I've hit the jackpot. I just got an allotment (above): eight metres by eleven minus a concrete rectangle I may or may not be allowed to annexe and the first piece of garden that’s mine and mine alone. The furthest corner plot in a recently established site, it’s bounded by a stone wall on its south and west-facing sides. If anywhere in Glasgow in February could reasonably claim to be a suntrap, it’s here. The ground is essentially clear with a healthy covering of couch grass, intersected by a couple of half-hearted bark paths. I’m told my predecessor grew only potatoes though there look to be a few fruit bush skeletons, illegible plastic labels still attached to their necks, along the wall. A superficial dig about suggests the soil, if verging on clay in places (standard in these parts), is generally rich and friable.

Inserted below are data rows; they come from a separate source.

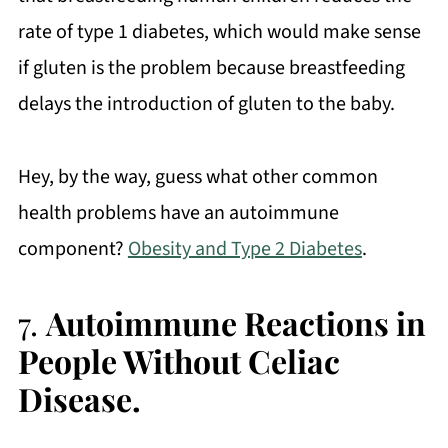
rate of type 1 diabetes, which would make sense
if gluten is the problem because breastfeeding
delays the introduction of gluten to the baby.
Hey, by the way, guess what other common
health problems have an autoimmune
component?
Obesity and Type 2 Diabetes
.
7.
Autoimmune Reactions in
People Without Celiac
Disease.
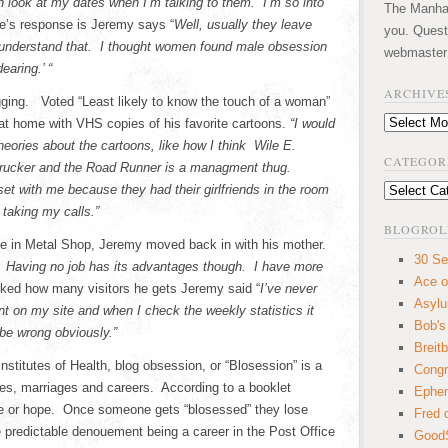
 look at my dates when I’m talking to them. I’m so into
The Manhatt
’s response is Jeremy says “
Well, usually they leave
you. Quest
t understand that. I thought women found male obsession
webmaster
earing.’ “
ARCHIVE
ging. Voted “Least likely to know the touch of a woman”
Archives
 at home with VHS copies of his favorite cartoons.
“I would
heories about the cartoons, like how I think Wile E.
CATEGOR
trucker and the Road Runner is a managment thug.
t with me because they had their girlfriends in the room
Categories
 taking my calls.”
BLOGROL
ree in Metal Shop, Jeremy moved back in with his mother.
30 Se
t. Having no job has its advantages though. I have more
Ace o
ed how many visitors he gets Jeremy said “
I’ve never
Asyl
 on my site and when I check the weekly statistics it
Bob's
 be wrong obviously.”
Breitb
Institutes of Health, blog obsession, or “Blosession” is a
Congr
ves, marriages and careers. According to a booklet
Ephem
ure or hope. Once someone gets “blosessed” they lose
Fred 
the predictable denouement being a career in the Post Office
GoodS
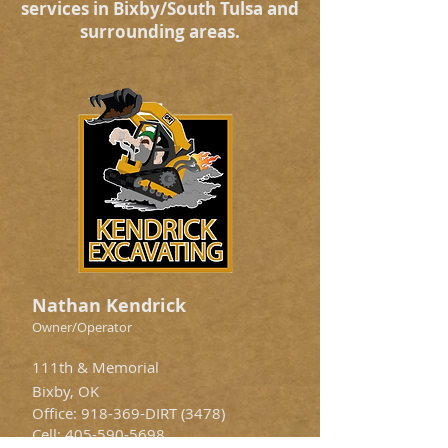
services in Bixby/South Tulsa and
surrounding areas.
Nathan Kendrick
Owner/Operator
111th & Memorial
Bixby, OK
Office: 918-369-DIRT (3478)
Cell:
405-590-5698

Keen to do things by the book, I’d called into my friendly local hardware shop to see about picking up a soil pH testing kit. This shop is tiny yet has everything so I was surprised when the lady couldn’t find one. Then just as I was striding out, mentally cursing the whole venture as doomed and wondering how the fuck to get to B&Q without a car, she called after me waving a set. Due to a shattered test tube and the fact it looked to have been in situ for a decade or two I was generously given it for free. I’ve read ground used for potatoes needs lime as it can be excessively acid but on adding a bit of soil from the middle of the plot and shaking it up (and admittedly I was 'projecting' here slightly; I don’t think the test solution was firing on all cylinders) it looked to be nicely on the very slightly acid side of neutral. All in all, it feels like a suspiciously auspicious start.

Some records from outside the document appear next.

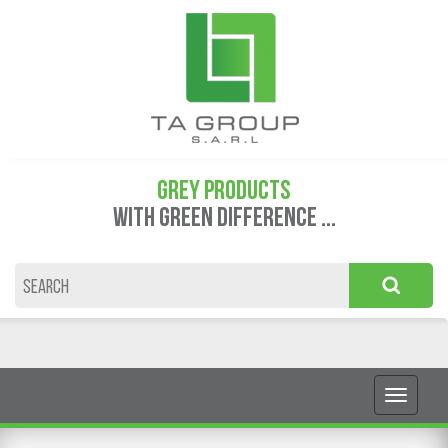
GREY PRODUCTS
WITH GREEN DIFFERENCE ...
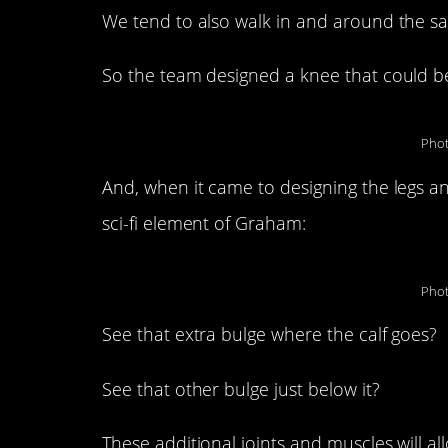
We tend to also walk in and around the sa
So the team designed a knee that could ben
Phot
And, when it came to designing the legs an
sci-fi element of Graham:
Phot
See that extra bulge where the calf goes?
See that other bulge just below it?
These additional joints and muscles will a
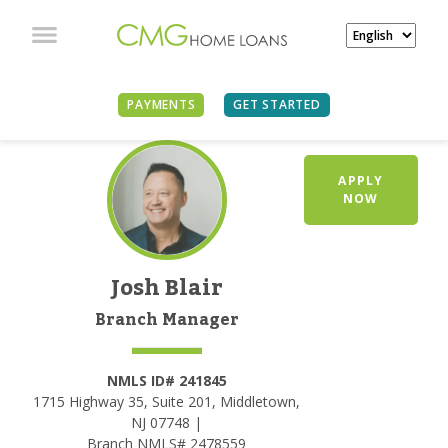
PAYMENTS
GET STARTED
APPLY
NOW
Josh Blair
Branch Manager
NMLS ID# 241845
1715 Highway 35, Suite 201, Middletown,
NJ 07748 |
Branch NMLS# 2478559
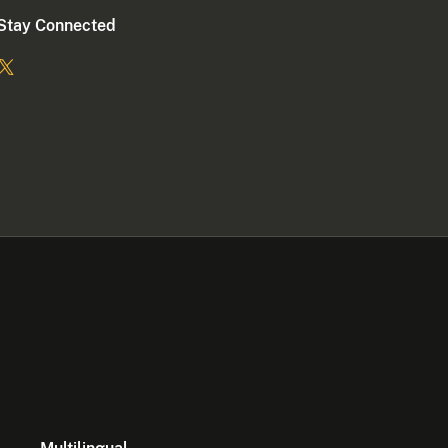
Stay Connected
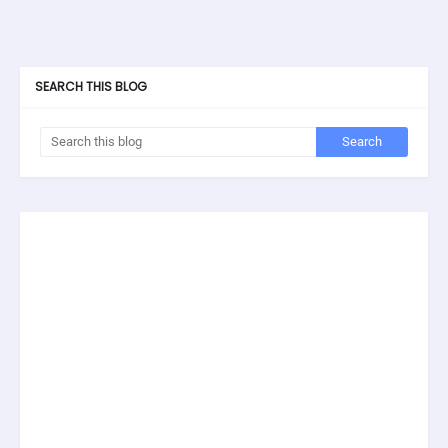
SEARCH THIS BLOG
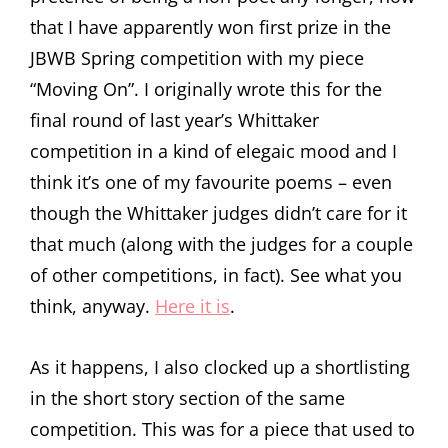
that I have apparently won first prize in the
JBWB Spring competition with my piece
“Moving On”. I originally wrote this for the
final round of last year’s Whittaker
competition in a kind of elegaic mood and I
think it’s one of my favourite poems – even
though the Whittaker judges didn’t care for it
that much (along with the judges for a couple
of other competitions, in fact). See what you
think, anyway.
Here it is
.
As it happens, I also clocked up a shortlisting
in the short story section of the same
competition. This was for a piece that used to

It’s now time to work out what I want to grow. Ever wary as I am of hamming/square sausageing it up by implying we’re all raised on a diet of Buckie and deep-fried Mars bars, I’m sorry to say I’m a West of Scotland stereotype when it comes to my relationship with vegetables; it’s been rocky and at times close to nonexistent. How well I remember landing in London student halls and tipping half a bag of Sainsbury’s rocket onto my microwave lasagne each mealtime in an attempt to pass muster. If I’m honest I've dreamt mainly of making a beautiful garden. I've had powerful visions of New Perennial swathes in a slightly smaller-scale Villandry with a youthful urban twist and thus far I’m mainly excited about crops for their appearance: purple kale, globe artichokes, sweet peas and this unbelievable multi-coloured sweetcorn a colleague showed me on Google images. Maybe I need to start off mainly edible and surreptitiously add more ornamentals as I gain acceptance from my fellow plotholders. But I'm well up for this venture helping to change the way I cook and eat too.